The aortic rings were removed from Sprague–Dawley rats and suspended in organ chambers containing 10 ml Krebs-Henseleit solution. The aortic rings were placed between 2 tungsten stirrups and connected to an isometric force transducer. Changes in tension were recorded via isometric transducers connected to a data acquisition system.

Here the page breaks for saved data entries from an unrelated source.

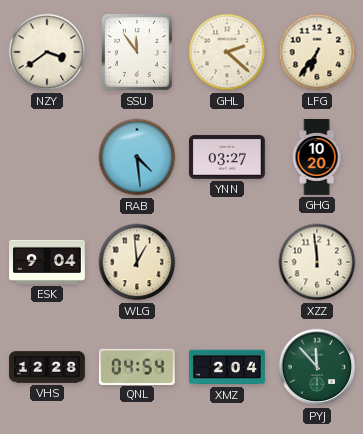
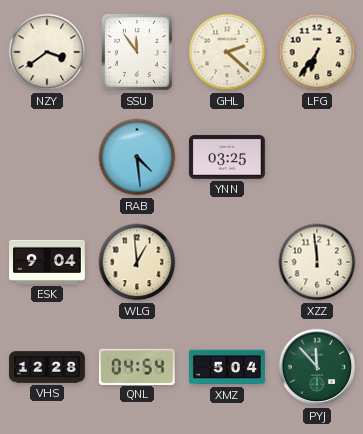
YNN: 03:27 -> 03:25
GHG: 10:20 -> none
XMZ: 2:04 -> 5:04
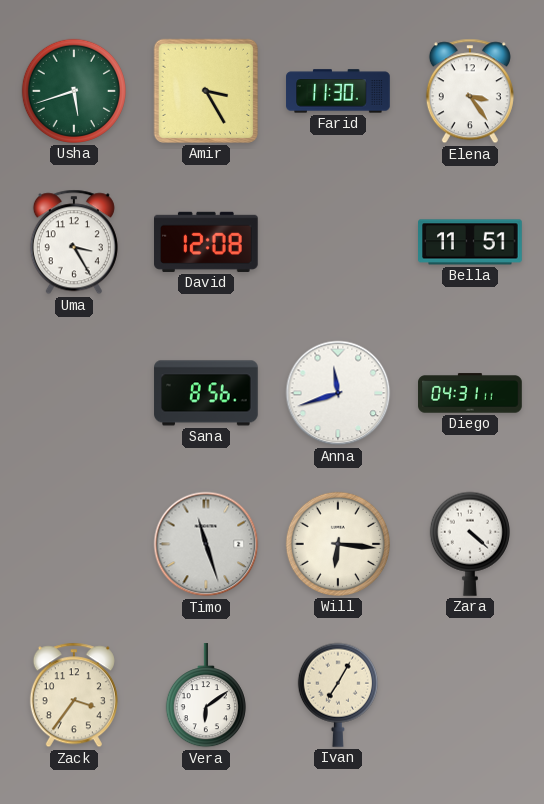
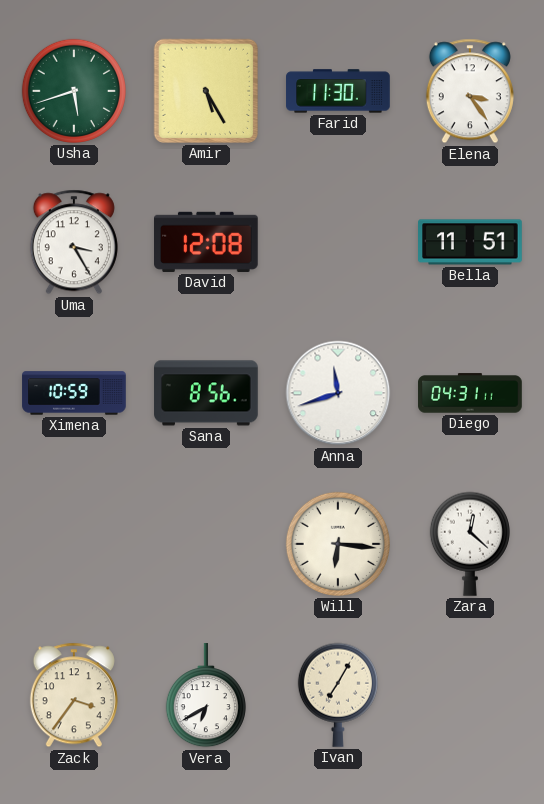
Amir: 3:25 -> 5:25
Ximena: none -> 10:59
Timo: 11:27 -> none
Zara: 4:22 -> 12:22
Vera: 6:09 -> 6:40
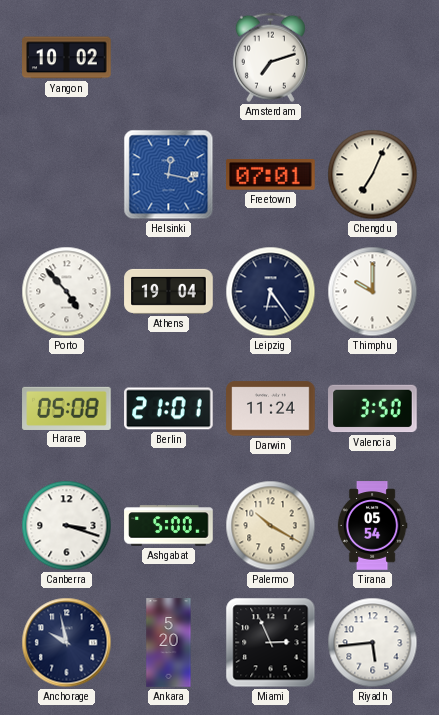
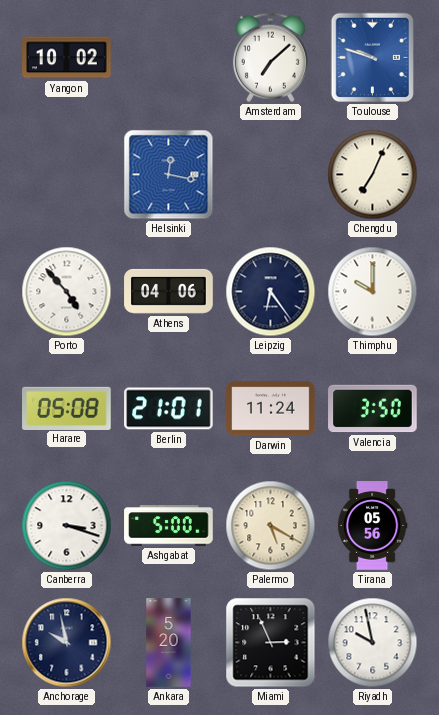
Amsterdam: 7:12 -> 7:08
Toulouse: none -> 9:48
Freetown: 07:01 -> none
Athens: 19:04 -> 04:06
Palermo: 10:20 -> 5:20
Tirana: 05:54 -> 05:56
Riyadh: 5:44 -> 9:58
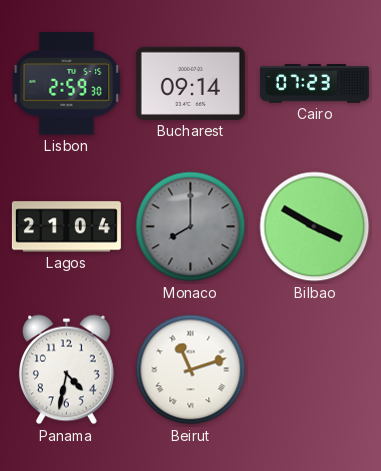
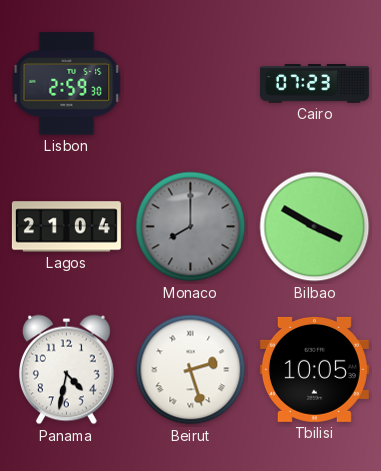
Bucharest: 09:14 -> none
Beirut: 11:12 -> 2:27
Tbilisi: none -> 10:05
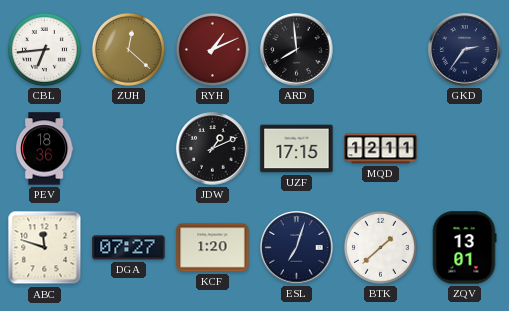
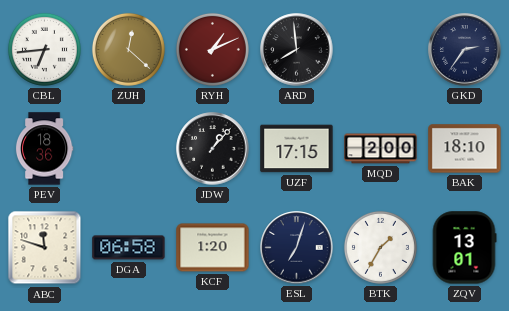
JDW: 1:11 -> 1:07
MQD: 12:11 -> 2:00
BAK: none -> 18:10
DGA: 07:27 -> 06:58
BTK: 1:38 -> 1:35
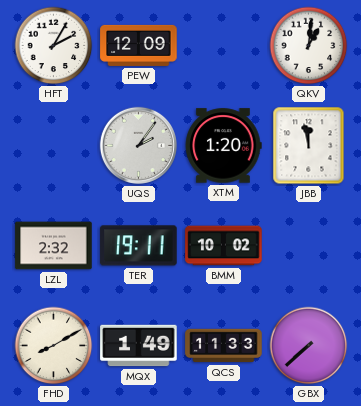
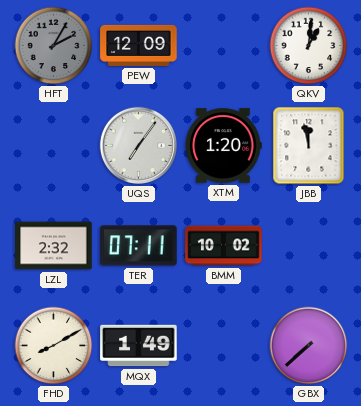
HFT dial: white -> grey
UQS: 2:06 -> 7:06
TER: 19:11 -> 07:11
QCS: 11:33 -> none
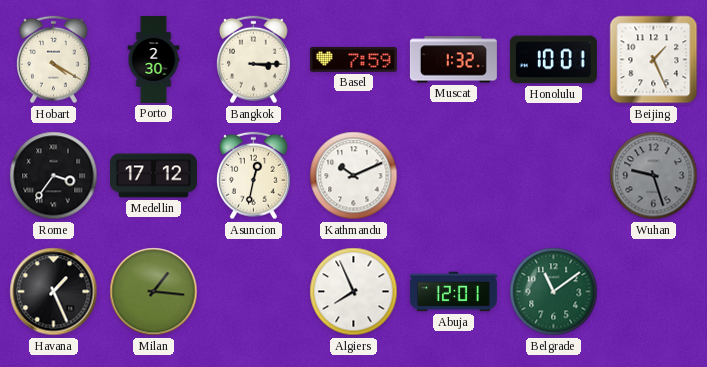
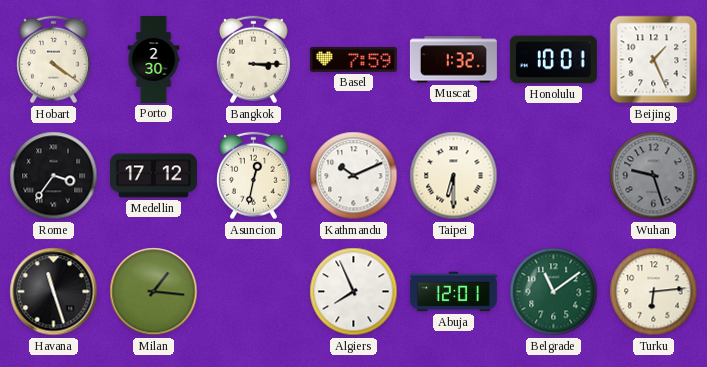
Hobart: 4:20 -> 4:21
Taipei: none -> 6:30
Havana: 1:26 -> 11:27
Turku: none -> 6:14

MEPY relaxed the contraction induced by phenylephrine (PE) both in endothelium-intact and endothelium-denuded aortic rings concentration dependently. However, the vasorelaxant effects of MEPY on endothelium-denuded aortic rings were lower than endothelium-intact aortic rings. The vasorelaxant effects of MEPY on endothelium-intact aortic rings were reduced by pre-treatment with L-NAME, methylene blue, or ODQ. However, pre-treatment with indomethacin, atropine, glibenclamide, tetraethylammonium, or 4-aminopyridine had no affection. In addition, MEPY inhibited the contraction induced by extracellular Ca2+ in endothelium-denuded rat thoracic aorta rings pre-contracted by PE (1 μM) or KCl (60 mM) in Ca2+-free solution.


Our results suggest that MEPY exerts its vasorelaxant effects via the activation of NO formation by means of L-Arg and NO-cGMP pathways and via the blockage of extracellular Ca2+ channels.